Desktop Lightroom Version: Both CC and Classic

Question or Description of Problem: One of the things thrilled me yesterday was opening LR Mobile and seeing my collections/albums nested in folders... Finally! I sync everything, so I was scrolling for days to get what I wanted before the nesting appeared.

My dumb question: Why are they displayed nested? Is it solely because of the updated to LR Mobile, or is it because I opened and organized in CC (non-classic)? I opened my library in both CC and Classic before opening the mobile app, so I'm not sure if my non-classic organizing is what causes it to display this way.


----------



## Johan Elzenga (Oct 20, 2017)

Both. It's one single ecosystem, so when you change something on one device, it will show on all devices.


----------



## heavydoody (Oct 20, 2017)

I've done a little testing, and it doesn't appear to work this way.

Test: In "Classic" I created a collection set, created a collection within it, then added a few photos to it.

Result: In LR Mobile, the collection shows up, but it does not appear as nested within the collection set.

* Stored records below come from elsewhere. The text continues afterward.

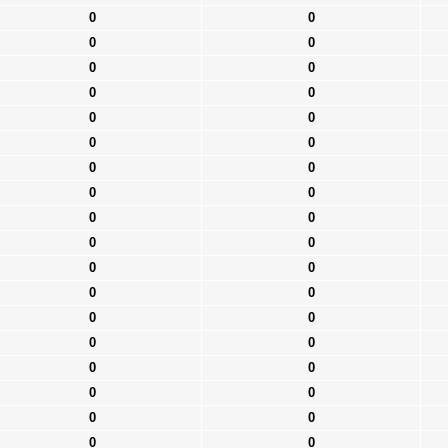
0
0
0
0
0
0
0
0
0
0
0
0
0
0
0
0
0
0
0
0
0
0
0
0
0
0
0
0
0
0
0
0
0
0
0
0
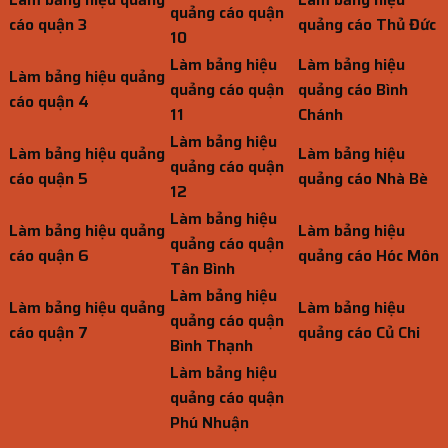
quảng cáo quận
cáo quận 3
quảng cáo Thủ Đức
10
Làm bảng hiệu
Làm bảng hiệu
Làm bảng hiệu quảng
quảng cáo quận
quảng cáo Bình
cáo quận 4
11
Chánh
Làm bảng hiệu
Làm bảng hiệu quảng
Làm bảng hiệu
quảng cáo quận
cáo quận 5
quảng cáo Nhà Bè
12
Làm bảng hiệu
Làm bảng hiệu quảng
Làm bảng hiệu
quảng cáo quận
cáo quận 6
quảng cáo Hóc Môn
Tân Bình
Làm bảng hiệu
Làm bảng hiệu quảng
Làm bảng hiệu
quảng cáo quận
cáo quận 7
quảng cáo Củ Chi
Bình Thạnh
Làm bảng hiệu
quảng cáo quận
Phú Nhuận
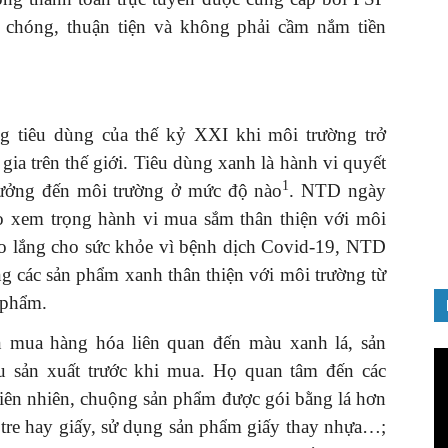
 chóng, thuận tiện và không phải cầm nắm tiền
 tiêu dùng của thế kỷ XXI khi môi trường trở
GIỚ
ia trên thế giới. Tiêu dùng xanh là hành vi quyết
Quả
1
đến
ưởng đến môi trường ở mức độ nào
. NTD ngày
08/1
ọ xem trọng hành vi mua sắm thân thiện với môi
 lo lắng cho sức khỏe vì bệnh dịch Covid-19, NTD
ng các sản phẩm xanh thân thiện với môi trường từ
 phẩm.
 mua hàng hóa liên quan đến màu xanh lá, sản
Tr
u sản xuất trước khi mua. Họ quan tâm đến các
ch
hiên nhiên, chuộng sản phẩm được gói bằng lá hơn
Vi
 tre hay giấy, sử dụng sản phẩm giấy thay nhựa…;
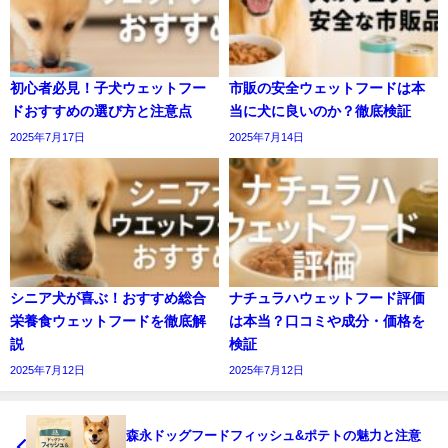
初心者必見！子犬ウェットフー
市販の安全ウェットフードは本
ドおすすめの選び方と注意点
当に犬に良いのか？徹底検証
2025年7月17日
2025年7月14日
シニア犬が喜ぶ！おすすめ総合
ナチュラハウェットフード評価
栄養食ウェットフードを徹底解
は本当？口コミや成分・価格を
説
検証
2025年7月12日
2025年7月12日
森永ドッグフードフィッシュ&ポテトの魅力と注意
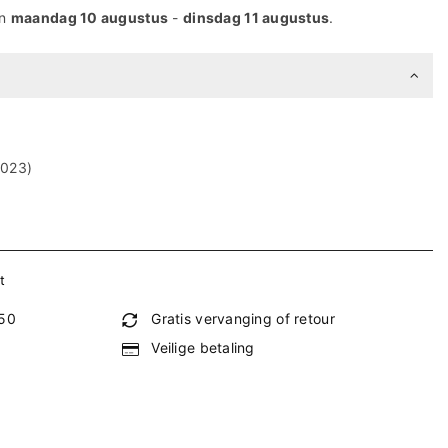
en
maandag 10 augustus
-
dinsdag 11 augustus
.
2023)
t
€50
Gratis vervanging of retour
Veilige betaling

When I create an album inside a folder in CC (non-classic), it does appear as nested in LR Mobile.


----------



## heavydoody (Oct 20, 2017)

If, like me, you want to use LR Classic, but have them appear as nested within their collections/folders within LR Mobile, the workflow seems to be:

1. Create the collection in Classic, and sync it.
2. Open CC (non-classic), create a folder, and move the recently synced album to it.


----------



## johnbeardy (Oct 20, 2017)

That's the genius of Adobe....

Folders will sync between iOS, Android, Web, and the so-called "Lightroom CC". They aren't going to sync with Lightroom "Classic". Same with keywords by the way.


----------



## heavydoody (Oct 20, 2017)

Ouch @ keywords.


----------